Mitt Romney went to NBC's Education Nation Summit (already overwhelmingly a collection of 1-percenter views on education before Romney arrived) Tuesday to deliver his usual set of already failed ideas on the subject: dump kids in giant classes to learn a curriculum entirely centered around standardized testing and taught by teachers paid according to said standardized test scores. All the rich kids are in private schools with small class sizes and without standardized tests, anyway, and that's good enough for poor kids. But beyond his ideas about what should go on in the schools, he offered another classic
for thee but not for me theory about how the political process should work:
"I don't mean to be terribly partisan, but I kind of am," he followed up, to laughs from the audience, before calling the donations from teachers' unions to Democratic politicians an "extraordinary conflict of interest" because those politicians are then supposed to stand up to the unions and for students in negotiations.
Mitt Romney has gotten
giant contributions from the financial sector and he's running for president
vowing to repeal Wall Street reform. Romney's entire fucking campaign is about his promise to govern on behalf of his biggest donors and assorted other rich people like himself. For that matter, Romney made his personal fortune
sending jobs to China and he's running for president
attacking President Obama for not standing up to China.
And he thinks that Chicago Mayor Rahm Emanuel, who actively tried to screw Chicago teachers on pay and working conditions, is somehow evidence of a Democratic conflict of interest around the comparatively slight financial contributions of teachers unions?

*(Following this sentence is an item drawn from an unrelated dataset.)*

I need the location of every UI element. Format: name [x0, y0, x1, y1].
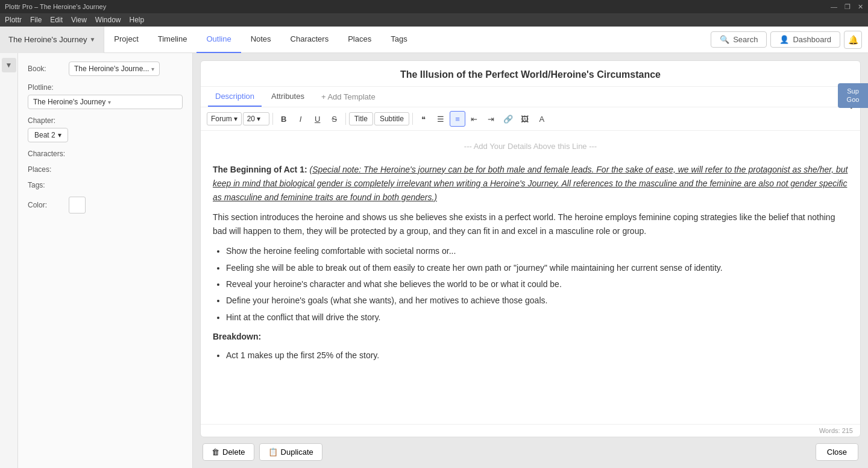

But this isn't about Romney believing there's a conflict of interest. This is about Romney seeking yet another way to delegitimize the idea that workers should be able to get together and have a bigger voice collectively than they do individually. Any shred of power that collective action gives workers is, to Romney, something to tear down and try to squash. The fact that when teachers fight for better working conditions, they're fighting to get the government to spend more money educating kids who can't even afford to go to private school only make Romney relish attacking them that much more.